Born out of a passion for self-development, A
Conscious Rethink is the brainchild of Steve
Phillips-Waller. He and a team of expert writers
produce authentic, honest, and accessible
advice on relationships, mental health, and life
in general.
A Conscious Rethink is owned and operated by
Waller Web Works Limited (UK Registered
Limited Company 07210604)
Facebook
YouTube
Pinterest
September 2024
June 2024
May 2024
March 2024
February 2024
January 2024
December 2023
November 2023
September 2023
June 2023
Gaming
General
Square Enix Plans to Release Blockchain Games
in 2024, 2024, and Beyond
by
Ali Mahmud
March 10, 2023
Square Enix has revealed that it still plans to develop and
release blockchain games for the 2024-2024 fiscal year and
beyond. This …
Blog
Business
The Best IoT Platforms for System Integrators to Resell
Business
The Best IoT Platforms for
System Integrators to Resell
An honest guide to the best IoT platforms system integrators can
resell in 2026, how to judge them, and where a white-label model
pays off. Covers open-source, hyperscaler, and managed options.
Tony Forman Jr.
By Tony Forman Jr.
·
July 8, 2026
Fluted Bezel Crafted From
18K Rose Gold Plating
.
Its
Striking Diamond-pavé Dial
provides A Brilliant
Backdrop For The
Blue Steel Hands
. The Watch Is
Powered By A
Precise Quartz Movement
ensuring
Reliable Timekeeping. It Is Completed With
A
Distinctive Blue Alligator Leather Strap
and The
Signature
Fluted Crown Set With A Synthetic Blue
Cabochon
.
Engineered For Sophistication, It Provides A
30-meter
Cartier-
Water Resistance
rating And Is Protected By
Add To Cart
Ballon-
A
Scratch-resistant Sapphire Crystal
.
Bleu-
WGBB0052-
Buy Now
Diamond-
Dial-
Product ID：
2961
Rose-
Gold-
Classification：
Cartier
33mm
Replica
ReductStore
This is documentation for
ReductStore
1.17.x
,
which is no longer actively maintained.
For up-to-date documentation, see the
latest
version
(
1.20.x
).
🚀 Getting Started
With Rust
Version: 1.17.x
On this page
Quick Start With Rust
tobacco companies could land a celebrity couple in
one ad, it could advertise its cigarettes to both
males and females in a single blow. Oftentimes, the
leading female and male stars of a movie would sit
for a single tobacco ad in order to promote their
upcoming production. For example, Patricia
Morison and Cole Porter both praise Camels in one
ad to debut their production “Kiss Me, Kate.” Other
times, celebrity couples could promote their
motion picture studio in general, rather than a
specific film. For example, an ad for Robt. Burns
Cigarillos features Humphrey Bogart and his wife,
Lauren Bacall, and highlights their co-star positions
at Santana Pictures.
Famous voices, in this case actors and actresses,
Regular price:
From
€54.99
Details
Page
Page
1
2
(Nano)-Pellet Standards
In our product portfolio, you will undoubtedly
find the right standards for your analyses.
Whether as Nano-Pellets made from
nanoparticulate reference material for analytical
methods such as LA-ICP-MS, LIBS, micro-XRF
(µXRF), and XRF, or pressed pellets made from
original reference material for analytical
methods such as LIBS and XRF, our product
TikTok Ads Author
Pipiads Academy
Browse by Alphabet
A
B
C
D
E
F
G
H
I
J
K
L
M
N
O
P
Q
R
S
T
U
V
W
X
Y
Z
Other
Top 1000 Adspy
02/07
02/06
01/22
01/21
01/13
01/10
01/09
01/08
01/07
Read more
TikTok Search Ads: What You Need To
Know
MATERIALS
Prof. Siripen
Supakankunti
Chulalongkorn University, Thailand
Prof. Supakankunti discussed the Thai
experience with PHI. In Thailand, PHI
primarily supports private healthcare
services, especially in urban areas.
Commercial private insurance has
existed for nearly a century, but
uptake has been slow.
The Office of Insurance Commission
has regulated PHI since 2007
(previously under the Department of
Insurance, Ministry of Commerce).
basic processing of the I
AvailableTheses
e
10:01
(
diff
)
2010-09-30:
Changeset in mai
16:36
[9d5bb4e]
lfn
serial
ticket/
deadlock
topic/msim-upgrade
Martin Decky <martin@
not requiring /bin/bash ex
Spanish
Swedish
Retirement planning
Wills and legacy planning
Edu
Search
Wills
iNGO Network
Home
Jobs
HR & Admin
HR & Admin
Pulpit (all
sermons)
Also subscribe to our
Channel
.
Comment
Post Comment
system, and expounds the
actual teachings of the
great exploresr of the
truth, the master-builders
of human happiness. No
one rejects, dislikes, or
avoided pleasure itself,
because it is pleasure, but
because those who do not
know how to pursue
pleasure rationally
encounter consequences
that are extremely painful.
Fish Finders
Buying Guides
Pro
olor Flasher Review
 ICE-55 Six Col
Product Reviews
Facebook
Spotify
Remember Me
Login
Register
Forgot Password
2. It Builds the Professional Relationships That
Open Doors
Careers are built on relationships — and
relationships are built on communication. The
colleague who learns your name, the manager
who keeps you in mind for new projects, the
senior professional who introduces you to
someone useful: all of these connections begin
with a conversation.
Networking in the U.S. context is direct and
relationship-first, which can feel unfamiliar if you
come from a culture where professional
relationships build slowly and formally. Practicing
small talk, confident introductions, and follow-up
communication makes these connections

**Problem description:**
Show each line of the material holding "celebrity".

**Solved exercise:**
tobacco companies could land a celebrity couple in
times, celebrity couples could promote their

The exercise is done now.